▶ **Source records**
◆ ◆ ◆ ◆
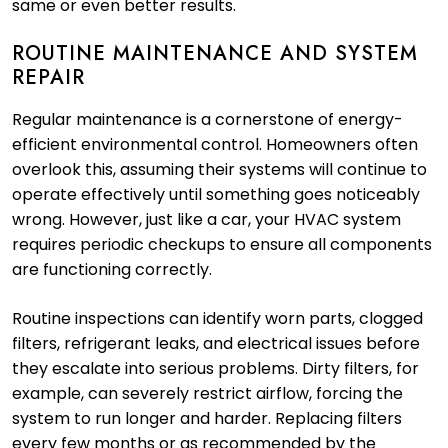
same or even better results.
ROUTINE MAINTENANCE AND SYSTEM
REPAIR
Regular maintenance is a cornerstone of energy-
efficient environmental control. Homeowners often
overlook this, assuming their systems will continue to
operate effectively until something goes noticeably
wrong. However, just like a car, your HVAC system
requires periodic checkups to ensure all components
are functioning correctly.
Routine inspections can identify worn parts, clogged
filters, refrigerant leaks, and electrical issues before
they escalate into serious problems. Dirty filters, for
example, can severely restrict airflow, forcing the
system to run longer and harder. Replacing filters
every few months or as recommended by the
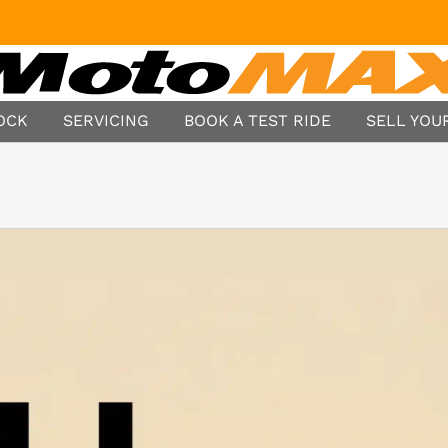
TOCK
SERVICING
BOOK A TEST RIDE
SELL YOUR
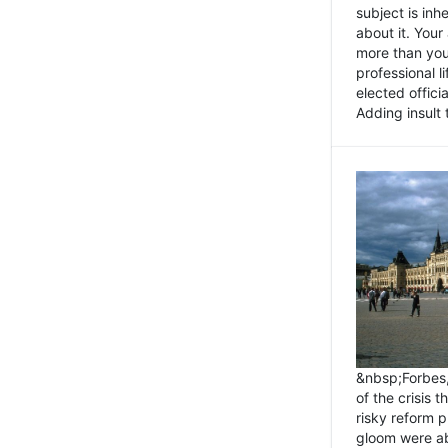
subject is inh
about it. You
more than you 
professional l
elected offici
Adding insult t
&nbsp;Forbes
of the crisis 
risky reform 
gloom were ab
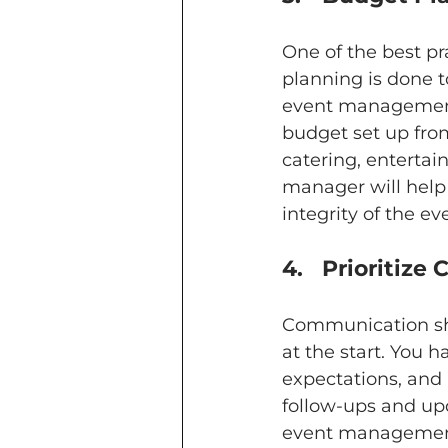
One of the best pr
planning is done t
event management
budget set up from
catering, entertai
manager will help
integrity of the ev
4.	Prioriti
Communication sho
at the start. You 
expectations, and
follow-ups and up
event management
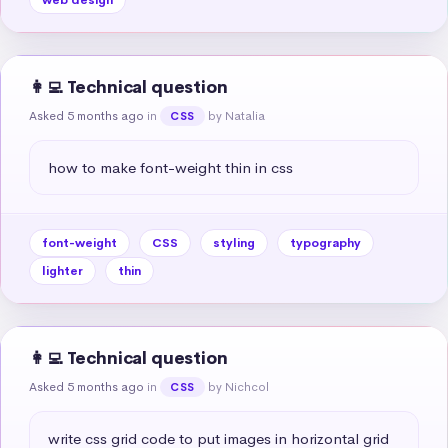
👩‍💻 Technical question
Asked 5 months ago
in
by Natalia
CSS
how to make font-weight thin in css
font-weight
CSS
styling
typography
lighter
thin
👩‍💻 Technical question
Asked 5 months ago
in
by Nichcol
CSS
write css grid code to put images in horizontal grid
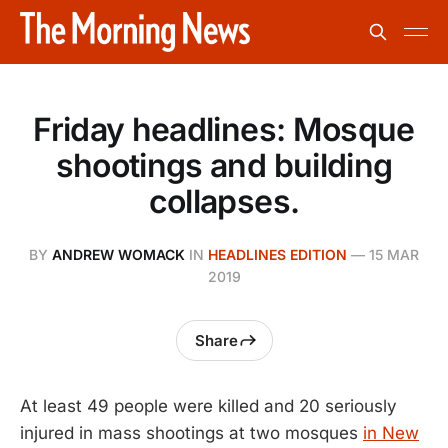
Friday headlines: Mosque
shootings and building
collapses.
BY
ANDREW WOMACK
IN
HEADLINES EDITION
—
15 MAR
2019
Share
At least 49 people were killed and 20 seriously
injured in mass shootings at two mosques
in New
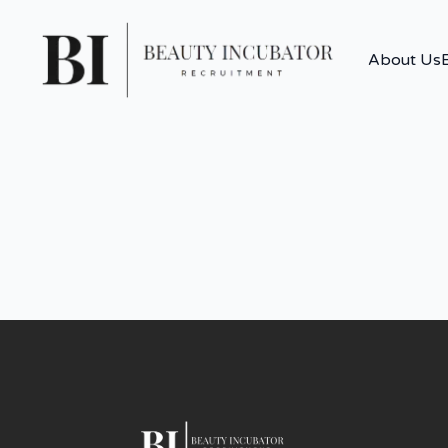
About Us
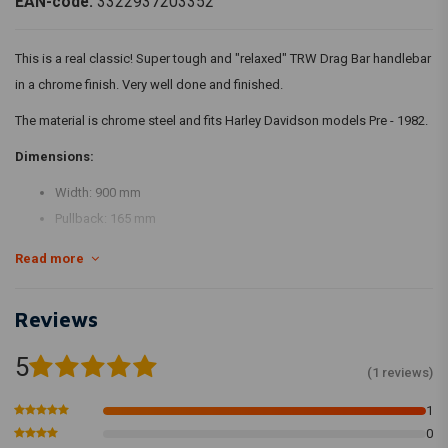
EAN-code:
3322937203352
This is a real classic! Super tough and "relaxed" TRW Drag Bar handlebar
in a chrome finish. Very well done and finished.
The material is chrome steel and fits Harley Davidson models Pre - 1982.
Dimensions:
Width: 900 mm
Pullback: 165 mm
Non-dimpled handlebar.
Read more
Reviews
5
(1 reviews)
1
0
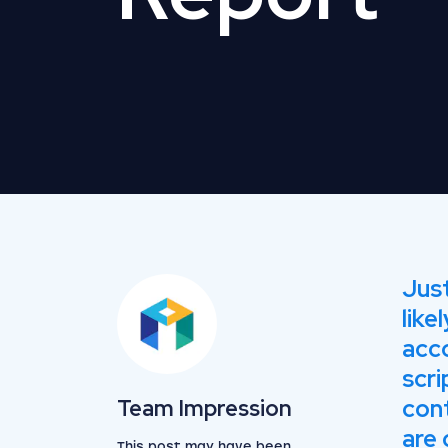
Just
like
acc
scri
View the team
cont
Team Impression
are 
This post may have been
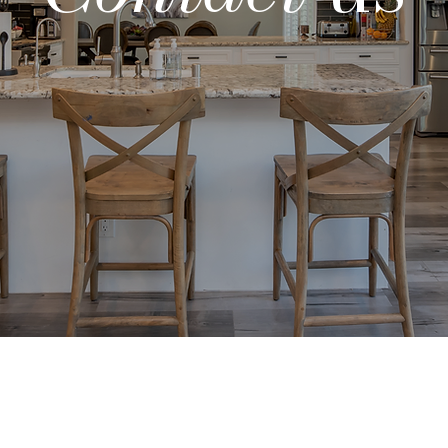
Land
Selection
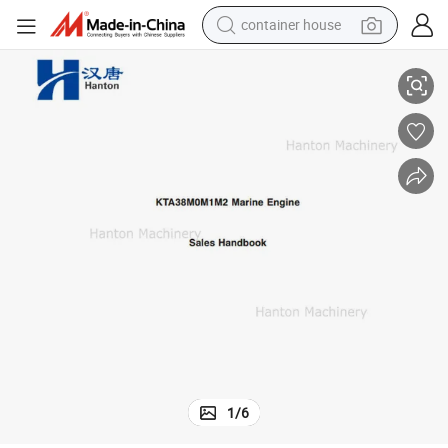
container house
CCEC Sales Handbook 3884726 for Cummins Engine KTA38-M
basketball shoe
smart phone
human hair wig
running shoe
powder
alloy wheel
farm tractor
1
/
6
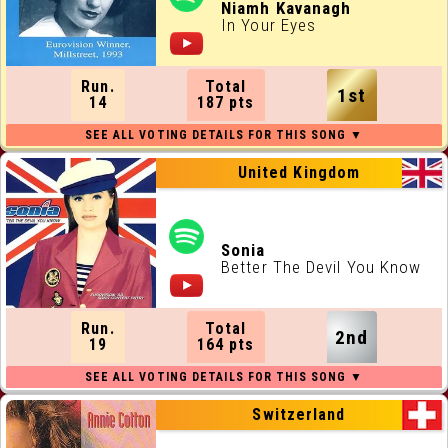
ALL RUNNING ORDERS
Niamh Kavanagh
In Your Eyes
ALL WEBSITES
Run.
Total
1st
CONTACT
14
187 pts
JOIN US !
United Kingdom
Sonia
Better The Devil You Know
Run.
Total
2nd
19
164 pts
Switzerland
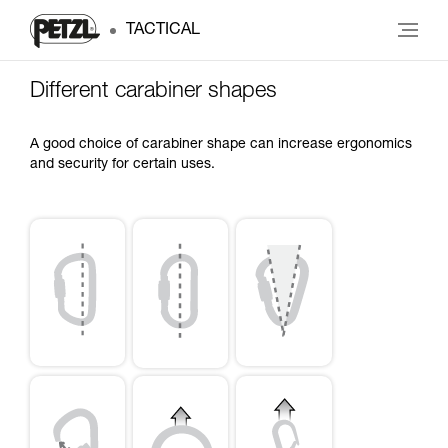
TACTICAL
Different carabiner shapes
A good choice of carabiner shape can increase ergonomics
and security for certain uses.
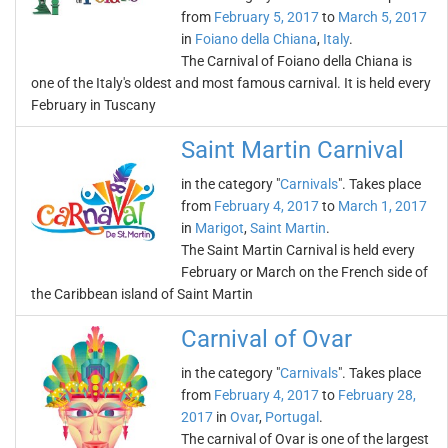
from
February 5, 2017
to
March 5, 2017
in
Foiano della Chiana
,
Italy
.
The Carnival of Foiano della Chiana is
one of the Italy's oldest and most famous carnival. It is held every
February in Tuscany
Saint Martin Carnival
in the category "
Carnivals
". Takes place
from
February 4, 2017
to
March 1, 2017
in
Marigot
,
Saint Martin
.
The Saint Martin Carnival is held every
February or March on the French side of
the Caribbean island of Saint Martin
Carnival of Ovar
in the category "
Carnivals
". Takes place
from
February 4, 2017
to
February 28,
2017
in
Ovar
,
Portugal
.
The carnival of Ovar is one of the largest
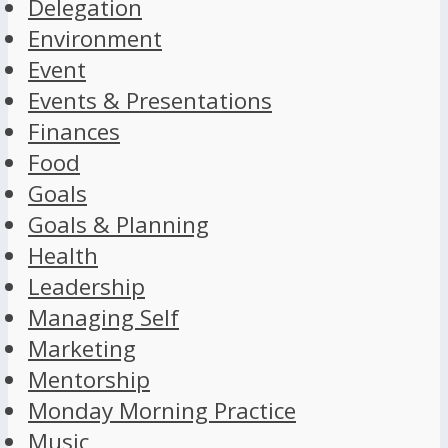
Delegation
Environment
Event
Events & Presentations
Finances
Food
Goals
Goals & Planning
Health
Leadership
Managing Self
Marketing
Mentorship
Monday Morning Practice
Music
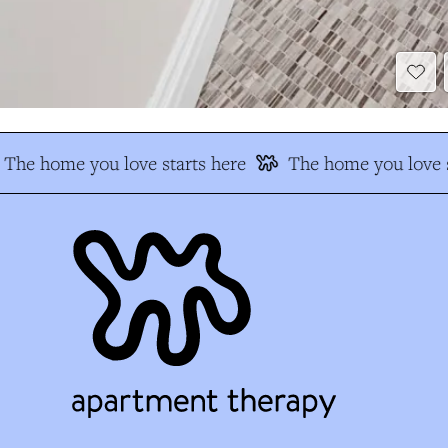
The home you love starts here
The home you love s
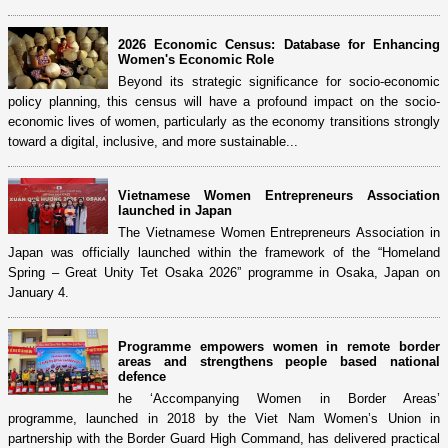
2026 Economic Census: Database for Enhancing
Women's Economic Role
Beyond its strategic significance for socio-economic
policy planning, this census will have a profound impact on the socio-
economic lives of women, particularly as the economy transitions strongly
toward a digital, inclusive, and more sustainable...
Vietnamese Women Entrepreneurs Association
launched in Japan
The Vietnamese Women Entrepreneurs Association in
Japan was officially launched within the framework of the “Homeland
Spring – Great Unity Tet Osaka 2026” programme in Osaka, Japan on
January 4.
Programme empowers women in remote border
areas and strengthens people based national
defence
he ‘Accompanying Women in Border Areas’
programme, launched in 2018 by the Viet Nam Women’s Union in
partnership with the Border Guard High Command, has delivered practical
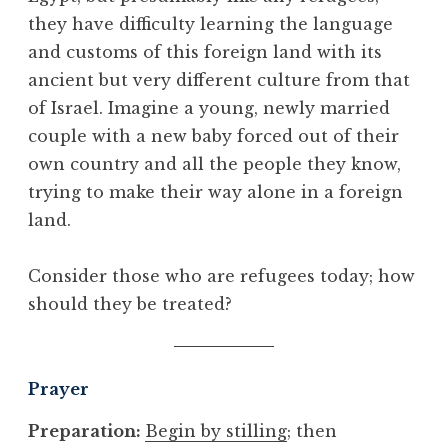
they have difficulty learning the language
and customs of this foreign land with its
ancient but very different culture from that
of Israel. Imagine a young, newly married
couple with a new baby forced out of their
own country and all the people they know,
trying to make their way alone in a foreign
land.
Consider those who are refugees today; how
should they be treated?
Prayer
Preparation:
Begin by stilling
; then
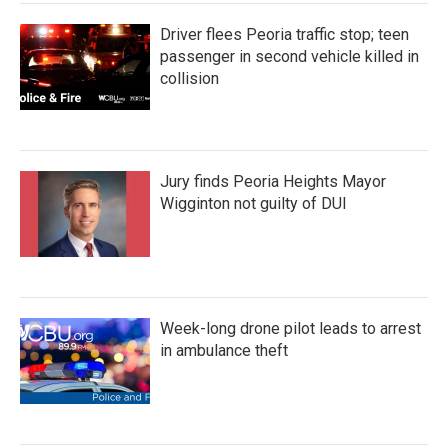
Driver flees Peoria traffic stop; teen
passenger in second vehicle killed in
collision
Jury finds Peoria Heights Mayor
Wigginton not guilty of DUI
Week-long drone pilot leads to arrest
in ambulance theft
◆ ◆ ◆ ◆
▶ **Assigned task**
Search the data for "their". Copy each line that has it.

▶ **Output**
overlook this, assuming their systems will continue to
couple with a new baby forced out of their
trying to make their way alone in a foreign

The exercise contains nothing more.